Wassalamu’alaikum Wr. Wb.

Saudari H yang saya hormati, saya turut pritahin atas sikap suami Anda yang belakangan ini berubah. Apa yang dikatakan suami Anda ada benarnya jika memang Anda sudah hamil sebelum menikah, tapi itu hanya menurut satu pendapat saja. Sebab seperti yang pernah saya bahas pada konsultasi berjudul Hukum Menikahi Wanita Hamil dan Status Anak Di Luar Nikah, setidaknya ada tiga pendapat yang berkaitan dengan hukum menikahi wanita yang pernah berzina:

  1. Sebagian ulama termasuk sebagian sahabat seperti Aisyah, Ali bin Abi Thalib, Al-Barra` dan Ibnu Mas’ud, berpendapat bahwa wanita yang pernah berzina tidak boleh dinikahkan baik dengan laki-laki yang menzinahinya ataupun laki-laki yang baik (bukan pezina).

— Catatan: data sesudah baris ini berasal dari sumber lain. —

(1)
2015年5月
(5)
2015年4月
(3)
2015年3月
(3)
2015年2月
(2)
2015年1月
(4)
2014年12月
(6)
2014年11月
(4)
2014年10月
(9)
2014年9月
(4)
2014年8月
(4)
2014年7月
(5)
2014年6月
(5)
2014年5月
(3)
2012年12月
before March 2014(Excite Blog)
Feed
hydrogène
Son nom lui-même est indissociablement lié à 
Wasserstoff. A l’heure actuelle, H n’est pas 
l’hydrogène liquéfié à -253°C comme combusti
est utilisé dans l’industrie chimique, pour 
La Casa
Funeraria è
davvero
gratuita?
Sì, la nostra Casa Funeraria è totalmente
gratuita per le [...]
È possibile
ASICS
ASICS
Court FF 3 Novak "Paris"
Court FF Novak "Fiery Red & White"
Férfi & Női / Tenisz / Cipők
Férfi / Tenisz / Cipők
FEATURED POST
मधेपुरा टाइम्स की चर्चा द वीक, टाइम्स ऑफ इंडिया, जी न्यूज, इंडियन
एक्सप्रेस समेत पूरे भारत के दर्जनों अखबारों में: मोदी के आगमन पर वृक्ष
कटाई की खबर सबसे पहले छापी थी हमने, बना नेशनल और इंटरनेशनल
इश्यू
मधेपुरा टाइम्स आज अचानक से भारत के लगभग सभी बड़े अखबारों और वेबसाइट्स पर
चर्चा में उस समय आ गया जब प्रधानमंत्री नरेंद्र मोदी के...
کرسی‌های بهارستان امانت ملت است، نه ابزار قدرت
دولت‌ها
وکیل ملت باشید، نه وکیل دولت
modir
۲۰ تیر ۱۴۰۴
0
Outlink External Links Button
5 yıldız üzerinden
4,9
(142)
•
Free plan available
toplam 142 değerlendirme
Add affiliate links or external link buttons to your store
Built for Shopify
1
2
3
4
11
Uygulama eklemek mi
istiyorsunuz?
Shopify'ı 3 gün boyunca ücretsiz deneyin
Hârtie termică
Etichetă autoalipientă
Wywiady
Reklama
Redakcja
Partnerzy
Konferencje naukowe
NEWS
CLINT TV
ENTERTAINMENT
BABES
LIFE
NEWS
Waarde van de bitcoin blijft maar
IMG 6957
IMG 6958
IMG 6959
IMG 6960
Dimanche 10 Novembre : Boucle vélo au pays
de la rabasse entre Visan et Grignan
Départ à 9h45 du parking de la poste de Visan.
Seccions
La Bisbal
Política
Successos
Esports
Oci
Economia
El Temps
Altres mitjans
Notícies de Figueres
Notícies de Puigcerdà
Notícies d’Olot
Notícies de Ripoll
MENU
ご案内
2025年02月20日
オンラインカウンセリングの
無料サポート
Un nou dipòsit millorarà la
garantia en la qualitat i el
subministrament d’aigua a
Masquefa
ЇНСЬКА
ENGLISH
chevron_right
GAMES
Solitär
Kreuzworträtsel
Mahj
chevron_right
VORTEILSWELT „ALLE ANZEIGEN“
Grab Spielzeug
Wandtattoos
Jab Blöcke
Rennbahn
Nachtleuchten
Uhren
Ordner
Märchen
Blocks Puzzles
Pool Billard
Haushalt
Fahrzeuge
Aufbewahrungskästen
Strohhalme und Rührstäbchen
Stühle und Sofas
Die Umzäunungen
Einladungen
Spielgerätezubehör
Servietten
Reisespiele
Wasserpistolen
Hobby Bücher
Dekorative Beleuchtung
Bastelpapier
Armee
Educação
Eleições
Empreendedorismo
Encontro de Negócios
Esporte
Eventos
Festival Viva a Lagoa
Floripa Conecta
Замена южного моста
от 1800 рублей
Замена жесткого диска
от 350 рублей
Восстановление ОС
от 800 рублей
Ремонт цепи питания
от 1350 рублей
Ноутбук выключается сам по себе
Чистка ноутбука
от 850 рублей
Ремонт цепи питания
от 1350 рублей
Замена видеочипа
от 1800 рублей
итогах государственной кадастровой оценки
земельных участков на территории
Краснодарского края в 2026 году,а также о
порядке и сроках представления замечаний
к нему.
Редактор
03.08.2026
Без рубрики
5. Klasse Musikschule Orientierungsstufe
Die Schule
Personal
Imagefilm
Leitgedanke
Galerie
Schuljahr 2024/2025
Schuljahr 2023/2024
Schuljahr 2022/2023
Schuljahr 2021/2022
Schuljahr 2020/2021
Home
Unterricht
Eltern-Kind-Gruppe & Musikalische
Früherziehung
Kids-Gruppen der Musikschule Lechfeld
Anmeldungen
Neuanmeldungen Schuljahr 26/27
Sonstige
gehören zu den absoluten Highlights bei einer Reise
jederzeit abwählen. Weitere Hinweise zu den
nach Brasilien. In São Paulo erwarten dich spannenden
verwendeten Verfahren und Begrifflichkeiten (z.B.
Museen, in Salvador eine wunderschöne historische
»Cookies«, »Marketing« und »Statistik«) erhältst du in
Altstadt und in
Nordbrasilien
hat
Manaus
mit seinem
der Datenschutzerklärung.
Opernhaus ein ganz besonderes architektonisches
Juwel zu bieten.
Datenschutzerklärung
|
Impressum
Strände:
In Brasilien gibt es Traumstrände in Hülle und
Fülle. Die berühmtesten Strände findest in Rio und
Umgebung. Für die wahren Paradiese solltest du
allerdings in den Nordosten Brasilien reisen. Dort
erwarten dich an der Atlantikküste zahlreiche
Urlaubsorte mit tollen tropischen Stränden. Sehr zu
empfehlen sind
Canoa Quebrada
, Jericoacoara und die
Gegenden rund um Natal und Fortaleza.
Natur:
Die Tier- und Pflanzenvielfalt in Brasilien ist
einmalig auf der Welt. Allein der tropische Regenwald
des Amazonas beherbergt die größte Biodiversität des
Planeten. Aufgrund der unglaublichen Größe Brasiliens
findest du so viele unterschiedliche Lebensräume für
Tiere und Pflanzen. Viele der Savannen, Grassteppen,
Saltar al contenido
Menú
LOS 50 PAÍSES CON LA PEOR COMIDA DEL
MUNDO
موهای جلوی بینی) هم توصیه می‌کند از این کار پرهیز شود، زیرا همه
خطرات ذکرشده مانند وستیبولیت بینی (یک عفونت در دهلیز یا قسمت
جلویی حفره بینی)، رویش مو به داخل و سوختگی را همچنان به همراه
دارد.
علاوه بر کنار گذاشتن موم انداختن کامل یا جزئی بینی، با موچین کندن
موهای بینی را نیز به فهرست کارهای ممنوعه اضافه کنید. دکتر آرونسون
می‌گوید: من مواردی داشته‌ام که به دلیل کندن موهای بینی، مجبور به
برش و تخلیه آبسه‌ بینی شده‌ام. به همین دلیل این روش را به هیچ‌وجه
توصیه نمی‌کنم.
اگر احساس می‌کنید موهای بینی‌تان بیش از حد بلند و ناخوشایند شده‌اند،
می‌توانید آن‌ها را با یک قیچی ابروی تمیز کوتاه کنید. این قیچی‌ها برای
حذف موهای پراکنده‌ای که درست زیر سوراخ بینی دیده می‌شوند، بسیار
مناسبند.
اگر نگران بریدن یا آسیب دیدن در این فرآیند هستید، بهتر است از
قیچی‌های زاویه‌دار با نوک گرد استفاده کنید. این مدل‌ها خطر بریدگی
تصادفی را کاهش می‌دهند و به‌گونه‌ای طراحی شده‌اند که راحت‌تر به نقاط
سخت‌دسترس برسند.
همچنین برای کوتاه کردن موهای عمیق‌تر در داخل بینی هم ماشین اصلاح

Mereka mendasarkan pendapatnya itu pada firman Allah swt.: “Pezina laki-laki tidak boleh menikah kecuali dengan pezina perempuan atau dengan perempuan musyrik; dan pezina perempuan tidak boleh menikah kecuali dengan pezina laki-laki atau dengan laki-laki musyrik; dan yang demikian itu diharamkan bagi orang-orang mukmin.(QS. An-Nuur [24]: 3) Berdasarkan dalil tersebut pula, Ali bin Abi Thalib berpendapat bahwa seorang isteri yang berzina harus diceraikan oleh suaminya.
  2. Jumhur (mayoritas) ulama termasuk Abu Bakar dan Umar bin Khathab berpendapat bahwa wanita tersebut boleh dinikahkan, baik dengan orang yang menzinahinya ataupun dengan orang lain. Pendapat kedua ini didasarkan pada firman Allah swt. “Dan nikahkanlah orang-orang yang sendirian di antara kamu dan orang-orang yang layak (menikah) dari hamba-hamba sahaya yang lelaki dan hamba-hamba sahaya yang perempuan. Jika mereka miskin, maka Allah akan memampukan mereka dengan karunia-Nya. Dan Allah Maha Luas (pemberian-Nya) lagi Maha Mengetahui.(QS. An-Nuur [24]: 32) Dalam hal ini, bila wanita tersebut dinikahi oleh laki-laki yang menzinahi atau menghamilinya, maka tidak perlu ada istibra`. Istibra` adalah upaya untuk memastikan bahwa rahim seorang wanita telah benar-benar bersih dari air mani laki-laki yang telah menggaulinya. Masa istibra` ini adalah 6 bulan. Tujuan istibra` ini adalah untuk mendapat kepastian nasab. Untuk tujuan ini pula, maka Islam mensyariatkan adanya masa iddah. Oleh karena itu, menurut jumhur ulama, bila wanita yang hamil itu dinikahi oleh laki-laki yang benar-benar menghamilinya, maka hal itu dibolehkan dan tidak perlu menunggu hingga melahirkan. Lain halnya bila wanita tersebut dinikahi oleh laki-laki lain, bukan laki-laki yang menghamilinya, maka pernikahan itu haram dilakukan kecuali setelah wanita itu melahirkan bayi yang dikandungnya dan telah melewati masa nifas. Hal ini didasarkan pada hadits Nabi saw.: “Tidak halal bagi orang yang beriman kepada Allah dan hari Akhir untuk menuangkan air (maninya) pada tanaman milik orang lain.(HR. Abu Daud) Memang ada sebagian ulama yang berpendapat bahwa meskipun dinikahi oleh laki-laki yang menzinahinya, sang wanita tetap harus menunggu hingga melahirkan, dengan dalil: “sedangkan perempuan-perempuan yang hamil, masa ‘iddah mereka itu sampai melahirkan kandungannya.” (QS. Ath-Thalaaq [64]: 4)
  3. Pendapat ketiga adalah pendapat Imam Ahmad. Beliau mengharamkan seorang laki-laki menikahi wanita yang masih suka berzina dan belum bertaubat. Tapi bila sudah bertaubat, maka pernikahan itu dibolehkan.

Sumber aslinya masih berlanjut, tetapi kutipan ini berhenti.